I was just thinking about your videos randomly the other day. I hope you’re good and parenthood is going well 😊
Thank you so much for putting yourself in the line of fire to share your story. Love your outlook and your Beautiful Baby Boy is such a Blessing. Keep up the good work. Being a mother is the most challenging and rewarding job there is in life. As you care for and teach them, you grow and learn so much about love and life. Blessings on you and your family. Always put your family first.
Thank you for sharing your story.
I appreciate you being vulnerable enough to share.
Many blessings to you as you take a break for your beautiful growing family.
I’ve been watching your channel for many years now Since the beginning.
It’s been amazing to see where this journey has taken you ❤
You are giving hope to many people. Thank you.

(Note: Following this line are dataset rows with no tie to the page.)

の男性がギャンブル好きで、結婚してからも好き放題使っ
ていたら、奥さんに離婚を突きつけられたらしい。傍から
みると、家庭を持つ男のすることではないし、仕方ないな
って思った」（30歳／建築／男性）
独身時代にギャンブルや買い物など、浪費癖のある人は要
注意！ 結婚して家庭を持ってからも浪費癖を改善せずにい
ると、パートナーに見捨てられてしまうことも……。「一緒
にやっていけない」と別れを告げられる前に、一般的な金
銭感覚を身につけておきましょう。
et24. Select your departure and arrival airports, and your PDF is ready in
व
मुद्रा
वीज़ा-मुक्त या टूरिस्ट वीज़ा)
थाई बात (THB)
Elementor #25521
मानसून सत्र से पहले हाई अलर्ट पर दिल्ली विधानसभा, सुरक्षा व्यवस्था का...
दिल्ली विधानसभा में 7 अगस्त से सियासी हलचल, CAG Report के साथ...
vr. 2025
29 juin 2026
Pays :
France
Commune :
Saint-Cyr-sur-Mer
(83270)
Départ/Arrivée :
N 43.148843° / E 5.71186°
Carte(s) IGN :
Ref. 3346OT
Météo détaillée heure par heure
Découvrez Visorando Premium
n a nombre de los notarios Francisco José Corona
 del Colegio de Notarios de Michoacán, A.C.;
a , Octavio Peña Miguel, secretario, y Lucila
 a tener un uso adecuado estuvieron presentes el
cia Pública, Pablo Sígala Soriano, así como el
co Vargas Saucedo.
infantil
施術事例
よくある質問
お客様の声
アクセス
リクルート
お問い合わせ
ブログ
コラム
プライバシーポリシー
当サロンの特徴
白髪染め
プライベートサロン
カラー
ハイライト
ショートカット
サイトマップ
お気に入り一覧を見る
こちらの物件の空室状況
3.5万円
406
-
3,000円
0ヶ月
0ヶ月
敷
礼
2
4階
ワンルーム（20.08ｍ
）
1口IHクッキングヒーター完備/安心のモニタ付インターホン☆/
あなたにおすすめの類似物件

I really appreciated your gratitude towards your body now, including the possibility of not getting reconstructive surgery🌻❤️Some women make a similar choice after double mastectomy for cancer or cancer prevention and I think it’s an encouraging choice to make. Plus implants come with a host of issues including rejection and immuno-regulation and your body *has* don’t amazing with what you’ve been through. Honoring it as is may end up a very empowering choice for the journey you are on. Thank you for sharing it with us🌷🙏
So glad to come back to your channel and see that you are doing well. All the best to you and the baby 😊
Oh Daisy! It must have been so long since I watched your videos. You've gotten married and had a baby! This is so exciting to me! You give me hope for my daughter. I love your message here. You are so right. Not being able to breast feed must be so sad for you but you are right, you have a perfect baby you can afford to feed high quality food. Great practice of gratitude!
I know parenthood is not for everyone like you said, but I so desire for my daughters to have that experience should they ever choose to and if they all became SAHMs, I would be thrilled even if they still don't include me in their lives. Great message! God bless you and your family.
You’re an awesome role model. Enjoy your family!
Daisy, I am so sorry you have been harassed and threatened. There is no excuse for that. I totally support you and wish you and your family love and peace. 😊❤️
sister--you are so, so, so good. I'm so proud of you and your strength and courage. Whatever you do, don't let the thought of "I did this to myself, It's my fault" dominate. You were young, and hurting, and your heart and body were sick--it was not your fault. I just watched your story on "Dysconnected", and I can't emphasize enough that you were the victim in the situation. You didn't know any better. The enemy tries to beat people up and tear them down after the smallest mistakes--but you are redeemed, and you are "not the sum of your weaknesses and failures, you are the sum of the Father's love for you." Celebrate and live in that truth. And speak the truth of that radical self-compassion to yourself that you are obviously so strong in, despite everything. As a trauma survivor myself, it is so, so easy to blame...yourself I mean. No. You were hurt. And you have permission and freedom to love yourself there, that little teenage girl, and to be merciful to her, and not call her the author of the mistake. Your own little one--when he gets bigger and makes silly kid mistakes, not meaning or intending the consequences (like I did as a kid)--you might talk with him through that, and help him understand where he went wrong in his decision making. But we don't *punish* when the mistake was simply an honest mistake, made out of nothing but good will. And we don't guilt trip kids for it either. Yes you made a decision, and yes people will point out that you "weren't forced"--but is it really true that you weren't when everything around you was encouraging you and downplaying any other decision? Sister, you are good. And don't let your past misunderstandings and mixups and misinformation shape your perception of your own "accountability" for this, in a way that is out of proportion. You are more, and your witness to this shines through, and I love your clarity of thought and the reflection you have clearly spent a lot of time on. You are far more mature and well-grounded than most people out there. And as your sister I just want to say I was so happy when I saw your wedding pictures--you are so beautuful. :)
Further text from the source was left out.